▸ **Exercise requirements**: Show each line of the data below that has the string "может" in it.

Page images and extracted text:
_ _ _ _ _

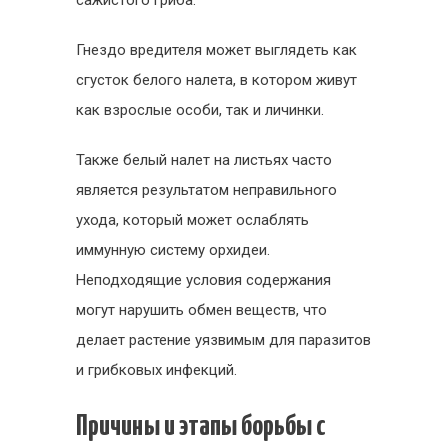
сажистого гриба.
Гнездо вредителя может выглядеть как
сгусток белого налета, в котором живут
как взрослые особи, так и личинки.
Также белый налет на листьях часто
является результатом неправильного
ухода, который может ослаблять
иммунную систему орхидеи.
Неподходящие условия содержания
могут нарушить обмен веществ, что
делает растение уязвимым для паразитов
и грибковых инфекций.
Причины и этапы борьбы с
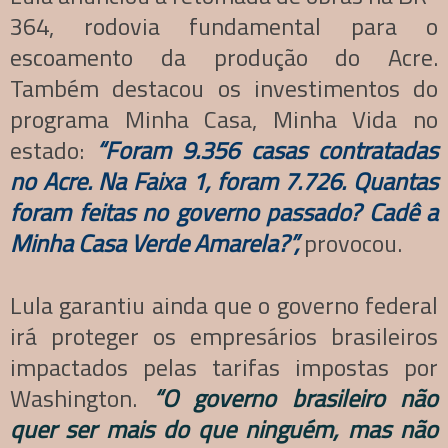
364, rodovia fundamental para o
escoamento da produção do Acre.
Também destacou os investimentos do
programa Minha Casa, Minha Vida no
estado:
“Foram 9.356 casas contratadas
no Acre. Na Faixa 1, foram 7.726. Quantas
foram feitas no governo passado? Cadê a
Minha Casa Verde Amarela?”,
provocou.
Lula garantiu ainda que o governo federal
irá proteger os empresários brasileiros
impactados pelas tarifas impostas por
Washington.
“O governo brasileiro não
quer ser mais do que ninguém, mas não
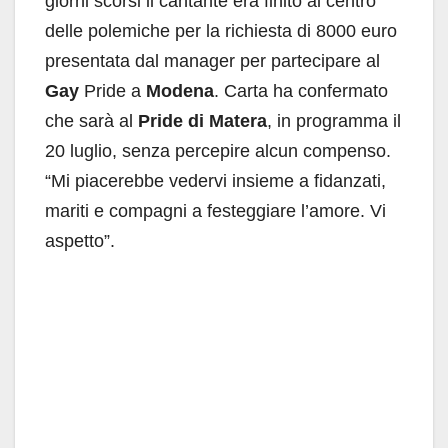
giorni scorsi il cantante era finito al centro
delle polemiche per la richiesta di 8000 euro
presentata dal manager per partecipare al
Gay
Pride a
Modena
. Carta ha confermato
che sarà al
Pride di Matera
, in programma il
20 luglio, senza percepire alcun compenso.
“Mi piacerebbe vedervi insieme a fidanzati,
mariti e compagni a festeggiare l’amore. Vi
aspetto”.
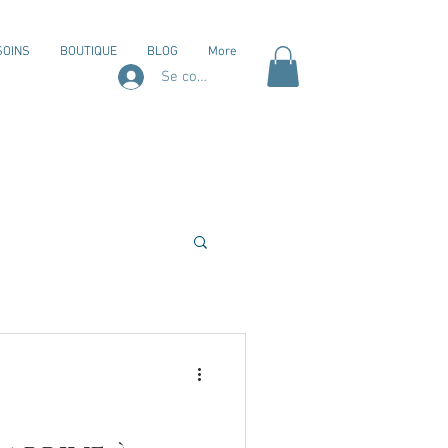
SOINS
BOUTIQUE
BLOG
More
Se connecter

_ _ _ _ _

▸ **Worked solution**:
Гнездо вредителя может выглядеть как
ухода, который может ослаблять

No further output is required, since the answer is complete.